Mit Blick auf die zu erwartenden Auseinandersetzungen hatte der HVD-Bundesvorstand schon vor einiger Zeit „Rechtspolitische Positionen des HVD“ zum Fach „Humanistische Lebenskunde“ beschlossen. Darin werden diverse Urteile, auf die sich der HVD stützt, herangezogen und zitiert. Außerdem hat der HVD „Grundsätze für Humanistische Lebenskunde in den Ländern der Bundesrepublik Deutschland“ verabschiedet, in denen das Fach näher begründet und inhaltlich vorgestellt wird. In diesem Dokument heißt es: „Der Humanistische Verband Deutschlands versteht das Fach Humanistische Lebenskunde als Beitrag zu einer pluralistischen Schule und als uneingeschränkt freiwilliges Angebot vor allem für jene Schülerinnen und Schüler, die religiös nicht gebunden sind. Die Teilnahme am Unterricht ist auch für religiös gebundene Schülerinnen und Schüler möglich, sofern sie selbst bzw. ihre Eltern dies wünschen.“
Schließlich verlangt der HVD, dass überall dort, wo für religiös gebundene oder interessierte Schüler konfessioneller Religionsunterricht angeboten wird, auch der freidenkerische Unterricht Humanistische Lebenskunde eingeführt wird, der „die Weltsicht und Lebensauffassung des weltlichen Humanismus zur Grundlage hat“.(Vgl. www.hvd-nrw.de)

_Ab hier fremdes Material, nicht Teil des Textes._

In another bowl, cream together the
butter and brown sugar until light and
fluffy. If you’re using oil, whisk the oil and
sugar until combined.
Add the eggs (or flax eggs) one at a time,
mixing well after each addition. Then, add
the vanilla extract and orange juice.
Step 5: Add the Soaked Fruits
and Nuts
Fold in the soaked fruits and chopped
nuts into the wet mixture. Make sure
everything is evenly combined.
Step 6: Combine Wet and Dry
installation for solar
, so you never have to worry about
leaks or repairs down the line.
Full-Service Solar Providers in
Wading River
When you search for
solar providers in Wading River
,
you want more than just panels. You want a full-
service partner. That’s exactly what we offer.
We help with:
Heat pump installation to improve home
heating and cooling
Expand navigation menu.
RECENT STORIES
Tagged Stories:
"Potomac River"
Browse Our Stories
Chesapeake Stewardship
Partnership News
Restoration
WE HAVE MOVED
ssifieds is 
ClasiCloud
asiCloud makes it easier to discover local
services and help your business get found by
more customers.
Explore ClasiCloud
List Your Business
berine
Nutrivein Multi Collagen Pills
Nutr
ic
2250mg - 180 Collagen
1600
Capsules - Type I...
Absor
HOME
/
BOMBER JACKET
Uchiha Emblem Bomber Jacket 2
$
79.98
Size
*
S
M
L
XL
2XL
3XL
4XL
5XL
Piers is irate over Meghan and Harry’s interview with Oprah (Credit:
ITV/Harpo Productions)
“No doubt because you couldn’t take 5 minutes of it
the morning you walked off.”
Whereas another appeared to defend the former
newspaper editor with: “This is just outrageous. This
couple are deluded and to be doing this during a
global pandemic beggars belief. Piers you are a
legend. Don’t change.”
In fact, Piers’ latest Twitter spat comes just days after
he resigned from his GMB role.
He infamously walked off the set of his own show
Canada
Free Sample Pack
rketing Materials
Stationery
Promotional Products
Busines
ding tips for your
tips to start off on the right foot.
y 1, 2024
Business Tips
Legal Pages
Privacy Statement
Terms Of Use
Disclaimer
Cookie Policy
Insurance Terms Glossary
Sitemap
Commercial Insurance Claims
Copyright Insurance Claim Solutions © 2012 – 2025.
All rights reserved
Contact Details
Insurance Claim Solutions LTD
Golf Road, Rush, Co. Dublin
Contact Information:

Man kann davon ausgehen, dass der HVD im Fall einer Niederlage vor dem Verwaltungsgericht das NRW-Verfassungsgericht anrufen wird. Es ist denkbar, dass die Dinge hier ähnlich entschieden werden wie in Potsdam, was über kurz oder lang die Einführung der Humanistischen Lebenskunde in NRW und anderen westlichen Bundesländern zur Folge hätte.